Joel Barker was the first person to popularize the concept of paradigm shifts for the corporate world. He states that “mutuality has magnitudes of combinations which allow for solutions to problems not available any other way. … The power of the third stage of growth lies in its ability to create new complexities that could not have been possible in the second stage of self-similarity.” His message is that “those who do not think like us, who live with different paradigms, are our greatest allies in solving our own problems. No one sees the entire world.” [iii]
I have shared my experiences of working with differences in congregational ministry when I was being interviewed by the search committee from Kingston Road United Church. One of the things I shared with the committee was that I believe in solidarity of a faith community. Solidarity is not about everyone in any one community having sameness but rather the strength and commitment to stand together as one even when individuals within a community differ with one another. Paul, I believe, was speaking of solidarity when he wrote back to Christian community in Corinth. There are variety of gifts, services, and activities of individual members of the congregation; however, there is one God and all those different gifts are given for the common good of the community.
Where are we in terms of the development stage as individuals and as a faith community? Are we at a stage of accretion where we are mostly concerned about survival? Are we at a stage where we are only seeking those who think and act like us? Are we at a stage where we are not only celebrating diversity but intentionally seeking people who are different from us, to be with us in order for us to be challenged and transformed by those who are different from us? In order to allow the differences to help us to grow, we must have enough self confidence and courage.
At the 9th Assembly of the World Council of Churches, the Rev. Dr. Sam Kobia shared an African proverb in his opening remarks. “If you want to walk fast, walk alone. But if you want to walk far, walk together.”

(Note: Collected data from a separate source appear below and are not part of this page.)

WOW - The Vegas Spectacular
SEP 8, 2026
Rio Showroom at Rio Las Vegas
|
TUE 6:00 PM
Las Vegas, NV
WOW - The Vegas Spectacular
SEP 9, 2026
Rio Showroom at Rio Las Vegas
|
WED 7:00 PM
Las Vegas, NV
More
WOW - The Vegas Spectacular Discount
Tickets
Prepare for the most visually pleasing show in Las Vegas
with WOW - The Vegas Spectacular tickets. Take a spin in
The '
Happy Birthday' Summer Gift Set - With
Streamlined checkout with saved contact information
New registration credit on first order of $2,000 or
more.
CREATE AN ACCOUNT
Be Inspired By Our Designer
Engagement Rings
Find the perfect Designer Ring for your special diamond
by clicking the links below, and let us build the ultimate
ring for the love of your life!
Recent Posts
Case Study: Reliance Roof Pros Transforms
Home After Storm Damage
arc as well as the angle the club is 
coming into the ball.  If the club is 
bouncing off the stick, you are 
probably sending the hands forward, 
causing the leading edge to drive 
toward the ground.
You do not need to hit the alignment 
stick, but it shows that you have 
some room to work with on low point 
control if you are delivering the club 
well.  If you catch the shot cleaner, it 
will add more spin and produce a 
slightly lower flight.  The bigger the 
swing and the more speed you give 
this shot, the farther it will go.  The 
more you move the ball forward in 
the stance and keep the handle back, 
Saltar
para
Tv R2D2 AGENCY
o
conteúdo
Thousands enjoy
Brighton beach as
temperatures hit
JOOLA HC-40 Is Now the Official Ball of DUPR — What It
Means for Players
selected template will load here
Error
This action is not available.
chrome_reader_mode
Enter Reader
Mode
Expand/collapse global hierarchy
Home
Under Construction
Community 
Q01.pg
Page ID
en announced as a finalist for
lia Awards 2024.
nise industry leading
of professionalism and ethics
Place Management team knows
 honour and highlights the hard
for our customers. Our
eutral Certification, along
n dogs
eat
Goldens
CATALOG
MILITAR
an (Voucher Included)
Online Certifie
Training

In our haste to be “effective” and “successful” as a congregation, there are times when churches forget that we are called to walk far, to the end of the earth, to share the Gospel of Jesus Christ that nurtures and liberates. Paul wrote to questioning community in Corinth to remind them that the journey of faith is about valuing one another’s gifts of diversity in Jesus Christ. Our faith journey takes a life time of mutualism.
May we learn to walk together with compassion of Jesus Christ. May we learn to cherish the different gifts amongst the members of this congregation. May we learn to value the differences that strangers bring to us and learn to stand with them in solidarity for the common good of all.
Let us pray together.
Giver of every good and perfect gift, our God, help us to celebrate and call on the many gifts that all your children bring. Give us prophetic hearts and voices like the psalmist, Isaiah, Paul and Jesus, like our shining sisters and brothers, to name oppression and call forth newness. Shine. Shine in us. [iv]
Amen.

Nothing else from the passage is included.